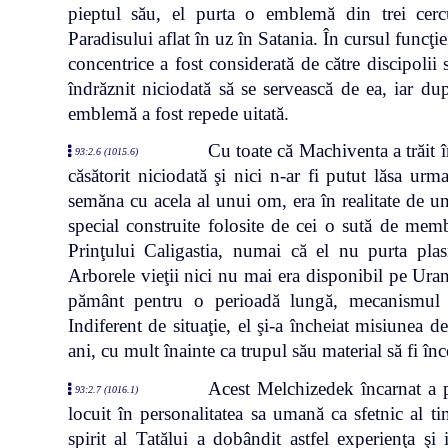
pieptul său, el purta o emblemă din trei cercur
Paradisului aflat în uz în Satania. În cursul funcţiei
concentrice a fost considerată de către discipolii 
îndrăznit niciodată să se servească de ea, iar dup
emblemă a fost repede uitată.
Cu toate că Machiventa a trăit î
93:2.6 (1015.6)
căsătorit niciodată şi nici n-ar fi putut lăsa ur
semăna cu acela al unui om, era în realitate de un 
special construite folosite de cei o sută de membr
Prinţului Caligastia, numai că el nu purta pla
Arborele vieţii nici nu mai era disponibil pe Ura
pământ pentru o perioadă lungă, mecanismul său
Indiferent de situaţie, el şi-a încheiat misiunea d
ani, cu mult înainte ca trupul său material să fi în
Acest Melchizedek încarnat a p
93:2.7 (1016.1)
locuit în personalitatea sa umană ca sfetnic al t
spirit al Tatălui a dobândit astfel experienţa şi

==

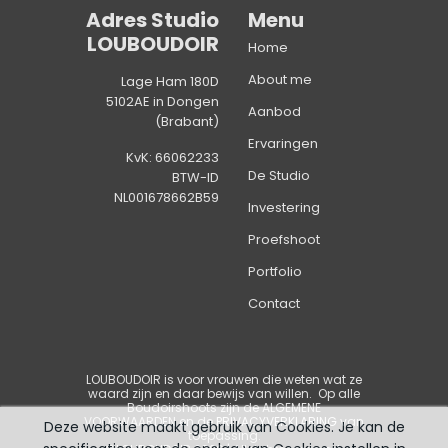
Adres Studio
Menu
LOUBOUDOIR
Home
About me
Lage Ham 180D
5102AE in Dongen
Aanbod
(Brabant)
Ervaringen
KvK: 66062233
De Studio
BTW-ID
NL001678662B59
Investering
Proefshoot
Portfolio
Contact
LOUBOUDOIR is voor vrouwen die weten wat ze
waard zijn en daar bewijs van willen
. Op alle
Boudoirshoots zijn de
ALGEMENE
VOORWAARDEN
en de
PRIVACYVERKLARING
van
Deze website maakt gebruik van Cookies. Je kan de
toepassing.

* * *

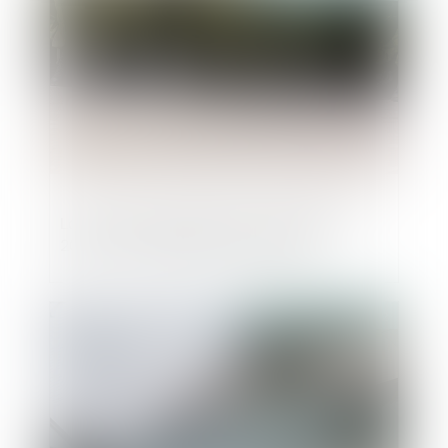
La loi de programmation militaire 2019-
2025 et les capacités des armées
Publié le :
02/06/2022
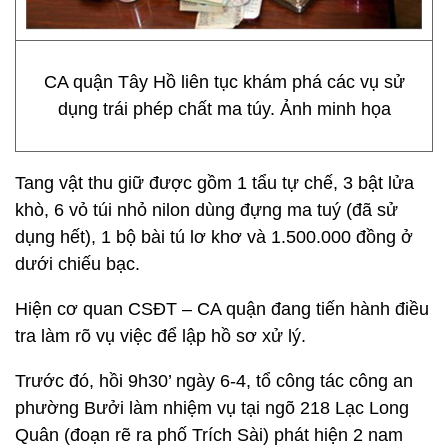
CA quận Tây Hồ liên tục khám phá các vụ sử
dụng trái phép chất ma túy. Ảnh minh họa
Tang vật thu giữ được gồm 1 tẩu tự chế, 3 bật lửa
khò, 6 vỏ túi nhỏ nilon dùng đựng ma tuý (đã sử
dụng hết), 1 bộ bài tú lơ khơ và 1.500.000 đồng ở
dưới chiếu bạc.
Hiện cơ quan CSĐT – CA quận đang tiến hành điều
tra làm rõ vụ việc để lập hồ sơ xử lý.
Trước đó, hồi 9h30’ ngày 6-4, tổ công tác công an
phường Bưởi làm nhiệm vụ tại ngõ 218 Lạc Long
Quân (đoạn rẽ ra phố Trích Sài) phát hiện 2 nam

- YOUR INSTRUCTIONS
From the material above, set down exactly the lines starting at the one with "locuit în personalitatea" and ending at the one with "spirit al Tatălui", end lines included.

- ANSWER BOX
locuit în personalitatea sa umană ca sfetnic al t
spirit al Tatălui a dobândit astfel experienţa şi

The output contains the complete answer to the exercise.